Foundation Medicine specializes in molecular profiling for cancer; Natera, in cell-free DNA testing.

The current imaging-based care standard for cancer monitoring can be imprecise or inapplicable to all cancer types, negatively impacting patient outcomes. Although immunotherapy is broadly used, assessing therapy response and disease progression remains challenging.

FoundationOne Tracker may complement imaging to better assess treatment response and inform next steps, particularly when imaging is ambiguous. It combines genomic information derived from FoundationOne CDx -- Foundation Medicine's tissue-based comprehensive genomic profiling test -- with Natera's personalized assay design and ctDNA analysis.

The researchers' goal is to allow physicians to serially monitor cancer patients' response to treatments, such as immunotherapy, using a simple blood draw, then use those insights to optimize future treatment decisions.
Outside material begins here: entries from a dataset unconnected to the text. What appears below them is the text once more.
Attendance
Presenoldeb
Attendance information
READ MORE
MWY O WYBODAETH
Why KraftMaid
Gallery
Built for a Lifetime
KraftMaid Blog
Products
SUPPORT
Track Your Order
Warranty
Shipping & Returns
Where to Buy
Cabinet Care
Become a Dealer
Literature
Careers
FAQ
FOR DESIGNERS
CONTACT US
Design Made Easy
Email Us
In February 2022, FoundationOne Tracker was granted U.S. Food and Drug Administration (FDA) Breakthrough Device Designation for use in molecular residual disease detection in early-stage cancer after curative therapy. Although now available through the early access program to a limited number of clinical customers, the companies plan to enable broader U.S. availability later in 2023.
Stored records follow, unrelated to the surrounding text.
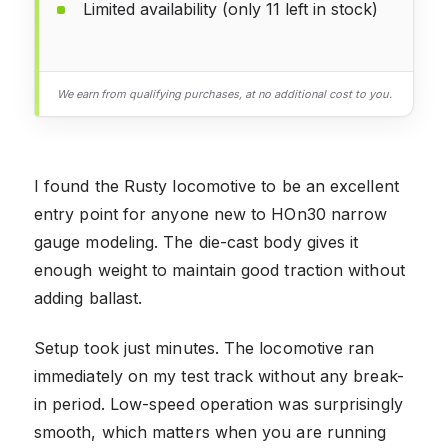
Limited availability (only 11 left in stock)
We earn from qualifying purchases, at no additional cost to you.
I found the Rusty locomotive to be an excellent
entry point for anyone new to HOn30 narrow
gauge modeling. The die-cast body gives it
enough weight to maintain good traction without
adding ballast.
Setup took just minutes. The locomotive ran
immediately on my test track without any break-
in period. Low-speed operation was surprisingly
smooth, which matters when you are running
"We developed FoundationOne Tracker to help physicians identify patients who are resistant to their current treatment and may need additional therapy, or those who are responding well to therapy and may benefit from skipping unnecessary doses," said Foundation Medicine CEO Dr. Brian Alexander in a statement. "With this new tool that leverages the molecular fingerprint of the cancer, we hope to maximize the impact of genomic profiling to support a higher degree of personalized cancer care for patients."